Un análisis del ambiente y las instalaciones
El local en sí es una sidrería sin grandes lujos, pero cumplidora. Dispone de un comedor interior amplio que permite acoger a grupos, aunque es la terraza exterior la que se lleva gran parte del protagonismo. Este espacio es uno de los bares con terraza más concurridos de la zona, ideal para disfrutar del aperitivo y del ambiente de la villa.

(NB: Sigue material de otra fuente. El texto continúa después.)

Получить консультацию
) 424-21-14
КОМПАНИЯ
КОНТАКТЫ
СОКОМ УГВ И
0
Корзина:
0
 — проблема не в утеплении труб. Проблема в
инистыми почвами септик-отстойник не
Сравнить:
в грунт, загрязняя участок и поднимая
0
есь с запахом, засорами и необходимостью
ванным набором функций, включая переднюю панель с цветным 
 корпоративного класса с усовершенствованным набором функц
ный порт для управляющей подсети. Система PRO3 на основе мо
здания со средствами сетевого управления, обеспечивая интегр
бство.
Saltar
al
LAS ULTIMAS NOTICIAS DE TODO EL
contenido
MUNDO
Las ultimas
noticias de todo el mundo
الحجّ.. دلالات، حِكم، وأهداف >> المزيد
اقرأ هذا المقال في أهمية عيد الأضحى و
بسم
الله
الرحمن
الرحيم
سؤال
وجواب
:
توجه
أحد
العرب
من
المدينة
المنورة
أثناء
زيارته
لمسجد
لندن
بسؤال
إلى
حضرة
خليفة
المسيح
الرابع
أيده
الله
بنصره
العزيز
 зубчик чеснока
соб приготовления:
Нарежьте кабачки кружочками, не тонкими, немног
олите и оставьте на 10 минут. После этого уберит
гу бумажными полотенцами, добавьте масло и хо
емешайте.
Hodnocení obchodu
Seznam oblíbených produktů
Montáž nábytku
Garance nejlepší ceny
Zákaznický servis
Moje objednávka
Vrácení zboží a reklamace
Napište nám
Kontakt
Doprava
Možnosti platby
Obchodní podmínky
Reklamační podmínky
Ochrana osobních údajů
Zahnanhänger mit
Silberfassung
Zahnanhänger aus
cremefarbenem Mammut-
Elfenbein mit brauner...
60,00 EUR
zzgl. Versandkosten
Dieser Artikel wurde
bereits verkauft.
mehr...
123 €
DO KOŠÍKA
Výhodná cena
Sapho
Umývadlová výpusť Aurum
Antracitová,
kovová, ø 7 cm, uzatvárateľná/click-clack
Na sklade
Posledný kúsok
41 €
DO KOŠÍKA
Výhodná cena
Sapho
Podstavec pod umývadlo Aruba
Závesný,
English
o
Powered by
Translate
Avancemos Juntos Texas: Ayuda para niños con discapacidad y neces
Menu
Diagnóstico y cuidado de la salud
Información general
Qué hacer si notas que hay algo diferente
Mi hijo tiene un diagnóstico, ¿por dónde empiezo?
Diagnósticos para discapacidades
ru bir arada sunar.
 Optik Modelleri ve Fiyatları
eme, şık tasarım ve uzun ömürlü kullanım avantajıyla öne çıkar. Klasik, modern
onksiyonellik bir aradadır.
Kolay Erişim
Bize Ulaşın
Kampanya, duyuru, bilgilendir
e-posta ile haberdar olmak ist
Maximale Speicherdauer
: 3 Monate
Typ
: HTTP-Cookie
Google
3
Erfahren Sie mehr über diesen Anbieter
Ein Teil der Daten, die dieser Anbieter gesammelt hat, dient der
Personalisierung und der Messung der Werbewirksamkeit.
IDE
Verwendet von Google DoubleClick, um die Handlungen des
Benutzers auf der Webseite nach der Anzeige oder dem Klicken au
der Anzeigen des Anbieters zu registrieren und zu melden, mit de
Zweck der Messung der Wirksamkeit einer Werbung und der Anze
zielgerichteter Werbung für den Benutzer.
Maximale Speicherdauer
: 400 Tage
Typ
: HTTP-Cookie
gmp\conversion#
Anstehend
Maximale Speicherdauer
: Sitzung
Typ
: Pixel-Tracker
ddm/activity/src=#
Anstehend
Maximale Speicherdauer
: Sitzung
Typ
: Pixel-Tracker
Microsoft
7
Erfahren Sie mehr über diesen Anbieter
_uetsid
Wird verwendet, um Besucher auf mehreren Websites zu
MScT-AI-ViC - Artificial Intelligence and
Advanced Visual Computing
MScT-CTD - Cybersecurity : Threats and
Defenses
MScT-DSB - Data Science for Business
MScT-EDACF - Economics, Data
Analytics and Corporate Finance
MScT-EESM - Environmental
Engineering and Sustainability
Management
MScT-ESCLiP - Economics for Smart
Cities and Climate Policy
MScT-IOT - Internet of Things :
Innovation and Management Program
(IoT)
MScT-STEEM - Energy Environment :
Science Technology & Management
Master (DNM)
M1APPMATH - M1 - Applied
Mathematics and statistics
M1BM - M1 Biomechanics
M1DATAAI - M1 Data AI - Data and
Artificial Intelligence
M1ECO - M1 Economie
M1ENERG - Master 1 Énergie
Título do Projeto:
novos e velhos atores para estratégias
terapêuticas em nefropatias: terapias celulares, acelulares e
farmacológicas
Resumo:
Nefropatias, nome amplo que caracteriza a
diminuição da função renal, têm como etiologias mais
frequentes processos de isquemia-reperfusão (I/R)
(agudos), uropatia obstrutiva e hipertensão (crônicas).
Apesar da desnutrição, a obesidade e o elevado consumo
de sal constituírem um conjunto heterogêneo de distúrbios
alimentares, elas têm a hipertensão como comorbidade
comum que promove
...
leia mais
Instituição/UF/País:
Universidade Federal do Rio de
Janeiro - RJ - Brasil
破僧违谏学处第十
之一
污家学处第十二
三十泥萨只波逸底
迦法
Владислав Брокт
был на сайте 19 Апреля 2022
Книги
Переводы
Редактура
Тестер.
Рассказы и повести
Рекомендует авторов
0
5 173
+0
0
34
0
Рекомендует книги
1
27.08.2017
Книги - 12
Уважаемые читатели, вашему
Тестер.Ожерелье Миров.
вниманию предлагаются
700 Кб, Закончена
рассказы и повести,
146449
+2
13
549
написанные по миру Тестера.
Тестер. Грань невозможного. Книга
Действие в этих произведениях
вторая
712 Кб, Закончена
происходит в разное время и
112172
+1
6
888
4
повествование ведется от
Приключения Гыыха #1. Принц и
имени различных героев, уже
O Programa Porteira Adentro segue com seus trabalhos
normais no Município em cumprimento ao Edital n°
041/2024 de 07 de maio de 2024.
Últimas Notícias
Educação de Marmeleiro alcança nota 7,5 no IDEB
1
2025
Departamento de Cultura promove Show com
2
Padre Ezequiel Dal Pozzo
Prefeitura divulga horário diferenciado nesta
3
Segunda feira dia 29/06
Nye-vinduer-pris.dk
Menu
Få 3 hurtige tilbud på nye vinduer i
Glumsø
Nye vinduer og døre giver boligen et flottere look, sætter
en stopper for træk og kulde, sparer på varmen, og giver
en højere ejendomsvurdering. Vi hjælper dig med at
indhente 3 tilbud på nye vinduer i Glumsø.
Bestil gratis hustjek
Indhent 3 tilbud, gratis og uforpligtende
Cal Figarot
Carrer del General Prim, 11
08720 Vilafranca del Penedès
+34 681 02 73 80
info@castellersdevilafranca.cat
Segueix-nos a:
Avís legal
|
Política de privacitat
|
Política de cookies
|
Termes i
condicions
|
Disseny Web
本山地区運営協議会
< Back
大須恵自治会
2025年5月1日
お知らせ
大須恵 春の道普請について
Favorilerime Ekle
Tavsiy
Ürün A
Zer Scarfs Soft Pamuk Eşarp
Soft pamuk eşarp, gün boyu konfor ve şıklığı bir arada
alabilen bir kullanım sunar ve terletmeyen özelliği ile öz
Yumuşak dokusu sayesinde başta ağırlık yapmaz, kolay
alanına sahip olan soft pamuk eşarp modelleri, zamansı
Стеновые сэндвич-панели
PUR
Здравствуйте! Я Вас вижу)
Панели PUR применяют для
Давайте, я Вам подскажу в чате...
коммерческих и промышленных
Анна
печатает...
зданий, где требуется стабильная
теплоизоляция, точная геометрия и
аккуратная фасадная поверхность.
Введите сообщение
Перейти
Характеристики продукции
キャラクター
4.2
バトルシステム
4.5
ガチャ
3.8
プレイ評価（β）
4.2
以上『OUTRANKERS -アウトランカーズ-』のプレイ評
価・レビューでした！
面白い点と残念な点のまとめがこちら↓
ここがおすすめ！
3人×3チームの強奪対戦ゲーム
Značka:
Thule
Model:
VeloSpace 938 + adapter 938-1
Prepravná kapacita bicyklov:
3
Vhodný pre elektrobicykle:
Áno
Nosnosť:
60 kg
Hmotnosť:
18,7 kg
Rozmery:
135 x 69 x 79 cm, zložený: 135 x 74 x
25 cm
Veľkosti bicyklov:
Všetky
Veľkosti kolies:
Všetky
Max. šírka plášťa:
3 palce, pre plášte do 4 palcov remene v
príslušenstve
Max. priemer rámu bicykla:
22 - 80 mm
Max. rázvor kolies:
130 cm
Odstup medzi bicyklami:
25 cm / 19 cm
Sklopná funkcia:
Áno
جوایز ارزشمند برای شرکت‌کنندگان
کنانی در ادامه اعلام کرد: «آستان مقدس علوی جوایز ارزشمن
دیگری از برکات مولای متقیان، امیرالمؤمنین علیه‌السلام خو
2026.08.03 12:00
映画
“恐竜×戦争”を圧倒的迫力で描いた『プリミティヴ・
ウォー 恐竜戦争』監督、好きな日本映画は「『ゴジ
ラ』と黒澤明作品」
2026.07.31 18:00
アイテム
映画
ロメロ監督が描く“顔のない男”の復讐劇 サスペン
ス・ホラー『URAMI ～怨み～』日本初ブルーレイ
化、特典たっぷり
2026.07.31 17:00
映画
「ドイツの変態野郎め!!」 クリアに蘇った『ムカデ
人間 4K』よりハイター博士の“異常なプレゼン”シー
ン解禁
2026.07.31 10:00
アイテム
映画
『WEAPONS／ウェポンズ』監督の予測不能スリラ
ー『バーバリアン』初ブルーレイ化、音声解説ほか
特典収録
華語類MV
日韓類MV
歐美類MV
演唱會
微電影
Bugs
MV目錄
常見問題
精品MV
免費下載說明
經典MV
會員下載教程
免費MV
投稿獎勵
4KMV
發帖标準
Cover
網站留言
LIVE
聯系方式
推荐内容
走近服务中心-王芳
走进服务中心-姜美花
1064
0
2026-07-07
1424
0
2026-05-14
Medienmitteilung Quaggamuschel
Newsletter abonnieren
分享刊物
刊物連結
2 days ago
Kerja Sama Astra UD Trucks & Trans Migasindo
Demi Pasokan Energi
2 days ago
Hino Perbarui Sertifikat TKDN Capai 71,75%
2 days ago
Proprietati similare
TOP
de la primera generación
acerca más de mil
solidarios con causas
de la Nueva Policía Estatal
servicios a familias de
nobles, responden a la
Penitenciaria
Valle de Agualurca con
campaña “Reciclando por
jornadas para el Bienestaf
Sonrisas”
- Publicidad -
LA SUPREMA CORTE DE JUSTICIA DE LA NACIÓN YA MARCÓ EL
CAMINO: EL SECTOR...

La decoración es la esperada en una sidrería asturiana tradicional, funcional y sin pretensiones. Como se mencionó, las instalaciones presentan algunas carencias, como la falta de un cambiador de bebés en el baño, un detalle importante para las familias. A pesar de ello, la limpieza y el estado general del establecimiento no suelen ser objeto de queja.
Veredicto Final
Sidrería La Fontana es un negocio con un potencial claro que, sin embargo, se ve lastrado por la irregularidad. Como bar de tapas y sidrería para el vermú, cumple con creces: buen ambiente, sidra bien servida, tapas de cortesía y una terraza muy popular. Es un lugar perfecto para socializar y disfrutar de una experiencia asturiana auténtica y a buen precio.
El problema surge en su faceta de restaurante. Si bien muchos clientes salen satisfechos con la comida abundante y el trato amable, el riesgo de una mala experiencia es real. La inconsistencia en la calidad de los platos y los fallos en el servicio en momentos puntuales son aspectos que la gerencia debería abordar. Para el cliente potencial, la recomendación sería visitar La Fontana con las expectativas adecuadas: es una excelente opción para el picoteo y la sidra, pero si se busca una comida sentada, conviene ser consciente de que la experiencia puede variar. La reserva, dada su popularidad, parece una buena práctica para asegurar mesa y, quizás, un servicio más controlado.